> 1) I compiled Crypto++ on a little-endian MIPS machine under debian
> squeeze and encountered problems. First, config.h assumes anything
> that defines __mips__ is big endian. I recompiled with -
> DIS_LITTLE_ENDIAN, and all was well.
In SVN, this has already been fixed by using __MIPSEB__ instead.
> 2) the GNUmakefile didn't detect GCC42_OR_LATER. g++ --version returns
> "g++ (Debian 4.4.4-6) 4.4.4" on its first line, which doesn't match
> the grep regex. Not much depended on this macro, so I hand-changed the
I changed the regex to "\((Debian|GCC\)) (4.[2-9]|[5-9])", but I wonder if
other Linux distributions also modify the GCC version output.

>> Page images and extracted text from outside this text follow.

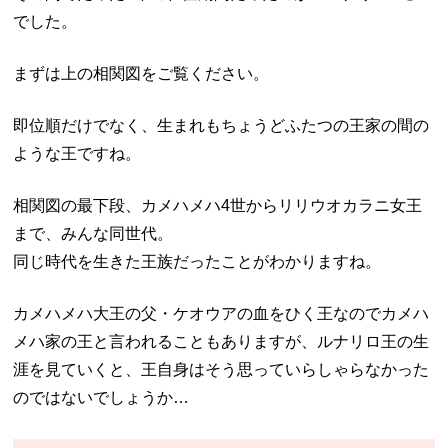
でした。
まずは上の相関図をご覧ください。
即位順だけでなく、生まれもちょうどふたつの王家の間の
ような王ですね。
相関図の最下段、カメハメハ4世からリリウオカラニ女王
まで、みんな同世代。
同じ時代を生きた王族だったことがわかりますね。
カメハメハ大王の父・ケオウアの血をひく王なのでカメハ
メハ家の王と言われることもありますが、ルナリロ王の生
涯を見ていくと、王自身はそう思っていらしゃらなかった
のではないでしょうか…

> 3) My biggest problem is trying to get good performance with
> individual AES block encryptions. In the Crypto++ API I could only
> find AES::ProcessBlock() as the method for enciphering single AES
> blocks. However, this call appears to entail so much overhead that
> performance is poor. (My OCB implementation is peaking at around 23
> cycles per byte while it theoretically should be closer to 13 or 14
> cpb since CTR is around 11.) Is there a higher-performance interface
> to the raw block cipher?
Is this on x86/x64? If so, you can use AdvancedProcessBlocks (search for it
in cryptlib.h), which will give you a big performance boost, since it
encrypts multiple blocks with only one set of overhead. That function will
let you choose to XOR the input or output to AES with something, but not
both (which is what OCB calls for) but you can do the second XOR yourself.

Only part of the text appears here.